ASSIGNMENT: Go through the data below and report how many lines contain "побудовою"; the reply holds only that number.
══ RECORDS FOR PROCESSING
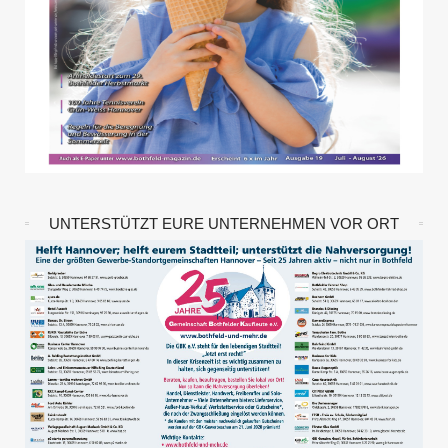
UNTERSTÜTZT EURE UNTERNEHMEN VOR ORT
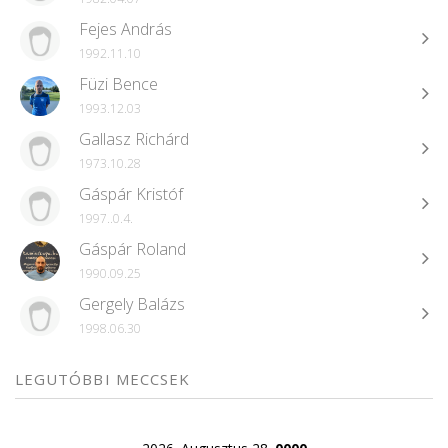
Fejes András
1992.11.10
Füzi Bence
1993.12.03
Gallasz Richárd
1973.10.28
Gáspár Kristóf
1997..0.4.
Gáspár Roland
1990.09.25
Gergely Balázs
1998.06.30
LEGUTÓBBI MECCSEK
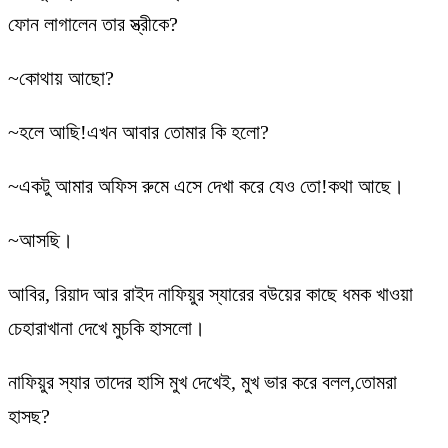
ফোন লাগালেন তার স্ত্রীকে?
~কোথায় আছো?
~হলে আছি!এখন আবার তোমার কি হলো?
~একটু আমার অফিস রুমে এসে দেখা করে যেও তো!কথা আছে।
~আসছি।
আবির, রিয়াদ আর রাইদ নাফিয়ুর স্যারের বউয়ের কাছে ধমক খাওয়া
চেহারাখানা দেখে মুচকি হাসলো।
নাফিয়ুর স্যার তাদের হাসি মুখ দেখেই, মুখ ভার করে বলল,তোমরা
হাসছ?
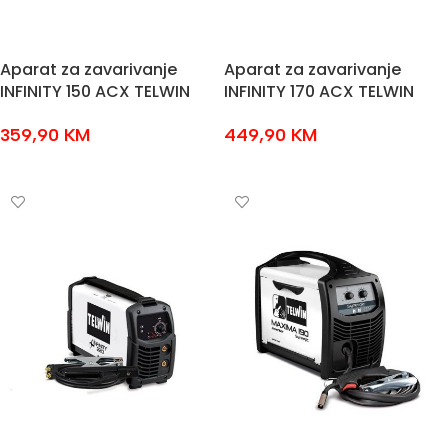
Aparat za zavarivanje
Aparat za zavarivanje
INFINITY 150 ACX TELWIN
INFINITY 170 ACX TELWIN
359,90
KM
449,90
KM
DODAJ U KOŠARICU
DODAJ U KOŠARICU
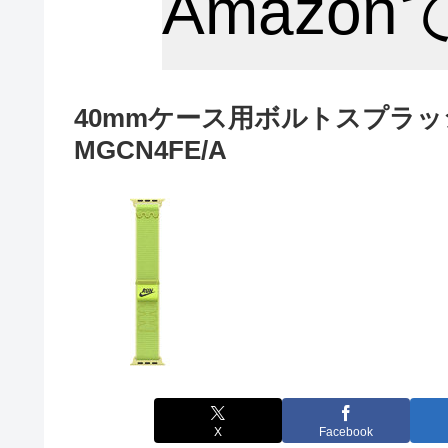
Amazo
40mmケース用ボルトスプラッ
MGCN4FE/A
X
Facebook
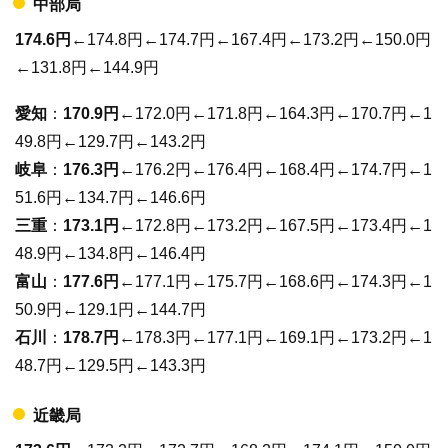
中部局
174.6円
←174.8円←174.7円←167.4円←173.2円←150.0円
←131.8円←144.9円
愛知
：
170.9円
←172.0円←171.8円←164.3円←170.7円←1
49.8円←129.7円←143.2円
岐阜
：
176.3円
←176.2円←176.4円←168.4円←174.7円←1
51.6円←134.7円←146.6円
三重
：
173.1円
←172.8円←173.2円←167.5円←173.4円←1
48.9円←134.8円←146.4円
富山
：
177.6円
←177.1円←175.7円←168.6円←174.3円←1
50.9円←129.1円←144.7円
石川
：
178.7円
←178.3円←177.1円←169.1円←173.2円←1
48.7円←129.5円←143.3円
近畿局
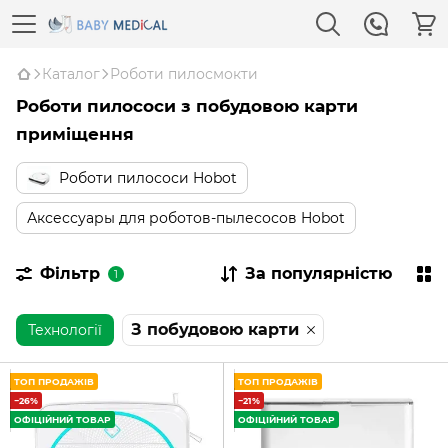
Каталог
Роботи пилосмокти
Роботи пилососи з побудовою карти
приміщення
Роботи пилососи Hobot
Аксессуары для роботов-пылесосов Hobot
Фільтр
За популярністю
1
З побудовою карти
Технології
ТОП ПРОДАЖІВ
ТОП ПРОДАЖІВ
−26%
−21%
ОФІЦІЙНИЙ ТОВАР
ОФІЦІЙНИЙ ТОВАР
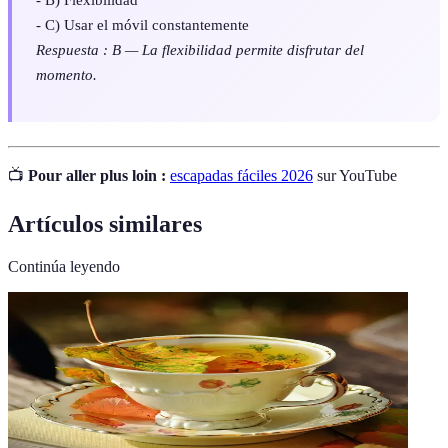
- C) Usar el móvil constantemente
Respuesta : B — La flexibilidad permite disfrutar del
momento.
📺
Pour aller plus loin :
escapadas fáciles 2026
sur YouTube
Artículos similares
Continúa leyendo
════
RESULT: 2